While there are many basic photo editing programs that will allow you to apply various types of filters and make changes to photos, one of the key advantages of Photoshop is the ability to selectively apply a wide range of filters and effects to a specific area of a photo, while leaving the rest untouched. One of the predominant means of doing this is by selecting the area you want to work with and applying a mask to the rest. This protects the rest of the image from being affected by the changes you are making in one area. For instance, masking allows you to boost the reds in someone’s shirt without boosting the reds in their skin tone. Selecting and masking used to be a 2-step process requiring the use of two separate tools. Adobe has recently combined them into one seamless, easy-to-use tool called Select & Mask.
What It Is
Aside from just combining two of the most commonly used tasks into one, Adobe went a step further and created a special task bar. This gives you a wide variety of options for working with your image once the area you want to work with has been selected and masked.
Select the Area You Want to Work With
This tool allows you to quickly outline the area you want to preserve, and the mask then protects that area. By default, the area you select is the area that becomes masked, but you can also select Inverse to apply the mask to everything except the area you selected.
For example, let’s say that you’re working on a photo of balloons. You want to keep their color intact but boost the blues or highlight the clouds in the sky behind them. To do this, you would select and mask the balloons. If, however, you wanted to keep the clear blue sky intact but boost the color in the balloons, you would select the balloons and mask everything except the balloons. Any changes you make to the balloons will not affect the rest of the photo.

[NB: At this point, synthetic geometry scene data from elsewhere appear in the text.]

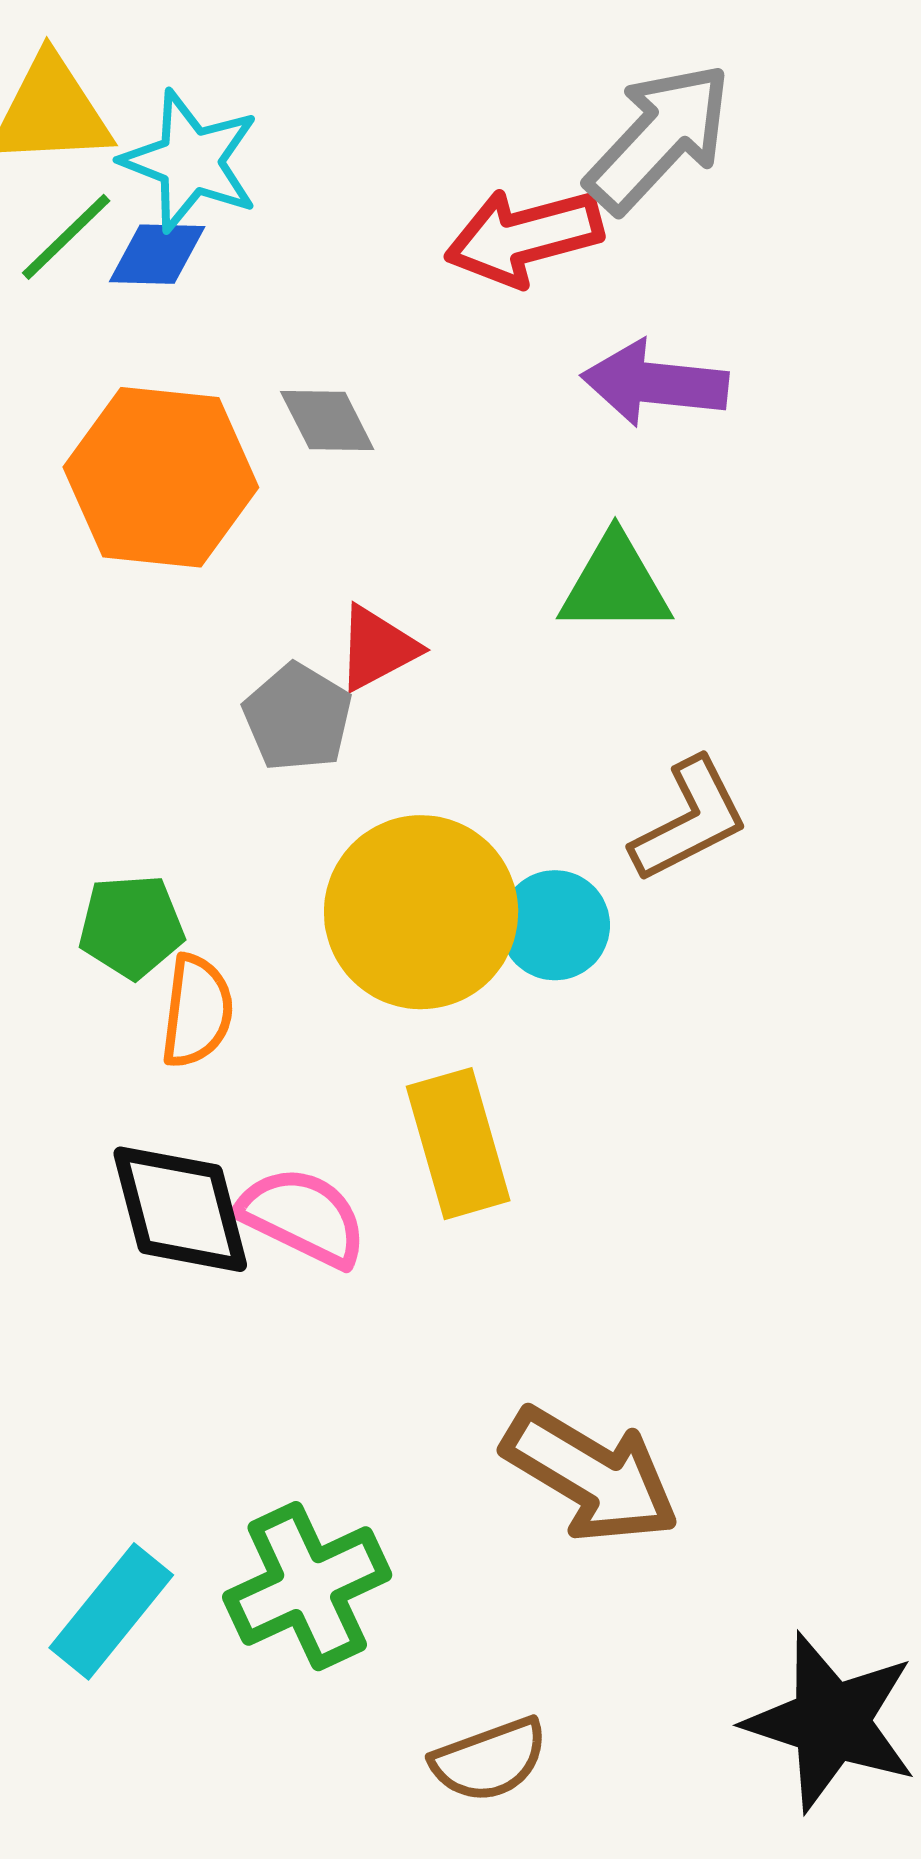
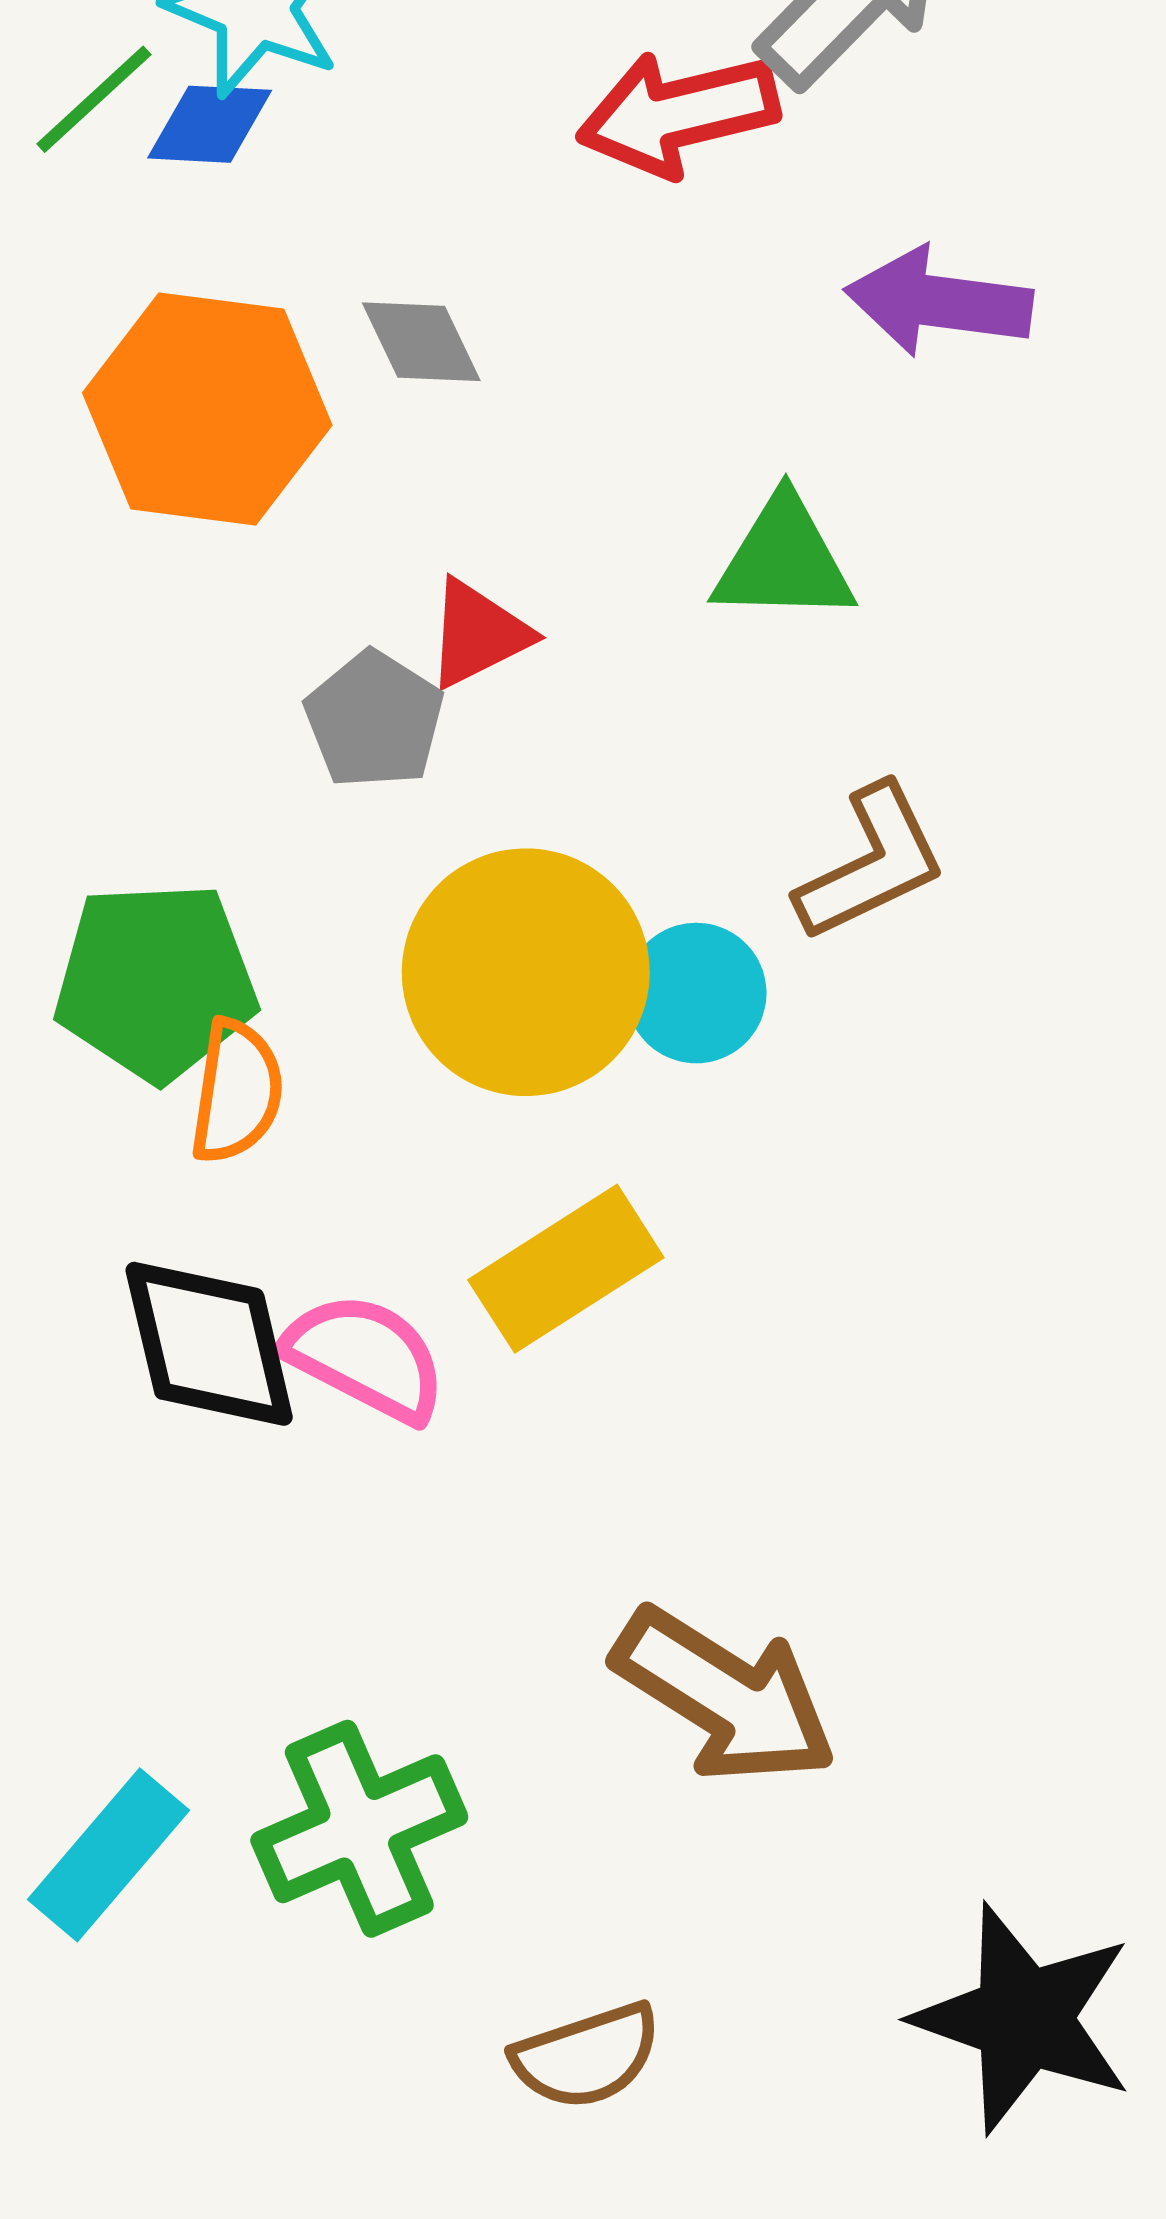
purple arrow: (655, 383) -> (939, 302), moved
green pentagon: (131, 926) -> (156, 981), size x1.5
yellow rectangle: (458, 1144) -> (566, 1269), turned 72

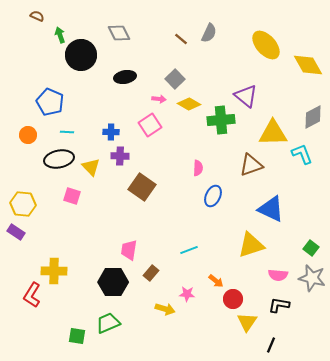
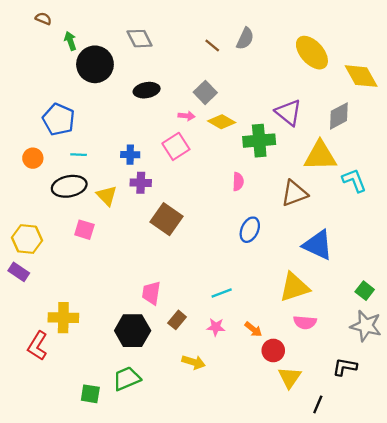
gray diamond: (313, 117) -> (339, 116), moved
pink semicircle: (198, 168) -> (238, 182), moved
pink semicircle: (278, 275) -> (305, 322), moved
pink star: (187, 294) -> (216, 327), moved
black L-shape: (279, 305) -> (345, 367), moved

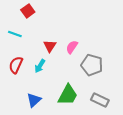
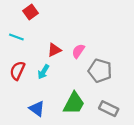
red triangle: (50, 46) -> (54, 50), turned 32
blue triangle: (34, 100) -> (37, 109), turned -42

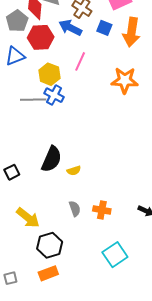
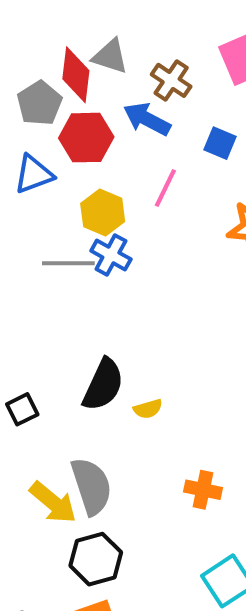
blue square: (104, 28) -> (220, 143), moved
gray semicircle: (75, 209) -> (91, 486), moved, size x1.8

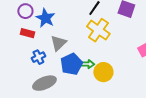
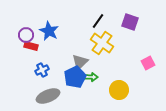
purple circle: (25, 11) -> (26, 35), moved
gray triangle: (58, 43) -> (80, 62), moved
yellow circle: (103, 72) -> (119, 90), moved

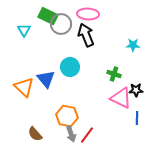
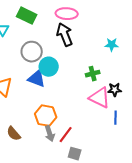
gray circle: (61, 24) -> (32, 52), moved
green cross: (114, 74) -> (93, 74), turned -32
blue triangle: (46, 79) -> (37, 79), moved, turned -30

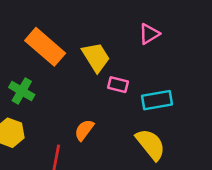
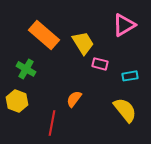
pink triangle: (149, 34) -> (124, 25), size x1.4
cyan rectangle: (157, 100) -> (130, 76), size x0.7

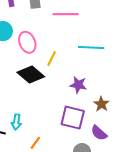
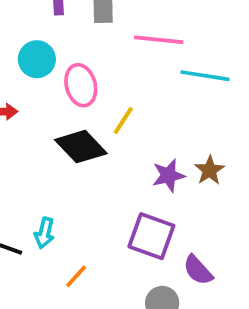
cyan line: (91, 47) -> (205, 76), moved
purple star: (78, 85) -> (168, 175), turned -30
brown star: (101, 104) -> (210, 170), moved

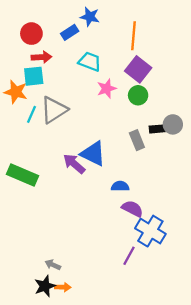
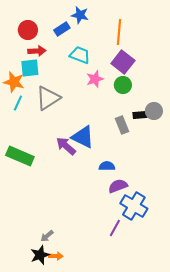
cyan line: (31, 114) -> (18, 103), moved
purple semicircle: (132, 209) -> (118, 186), turned -48
gray arrow: (53, 265) -> (47, 236), turned -64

New Control Panel Loaded with Features
The new Select & Mask feature also includes its own control panel, which offers you a wide range of options. For instance, once you have selected a certain area, you can click “on black” to place everything you have selected on a black background. This can help you see exactly where your edges are. Conversely, you can click “on white” to put it on a white background. You can then enlarge the image and use your edge-refining tools to create exactly the shape you desire. This is particularly helpful if you are planning on lifting a certain element of an image to use in another project. Edge-refining tools help ensure you are getting exactly the elements of the image you want to lift while leaving behind those you don’t.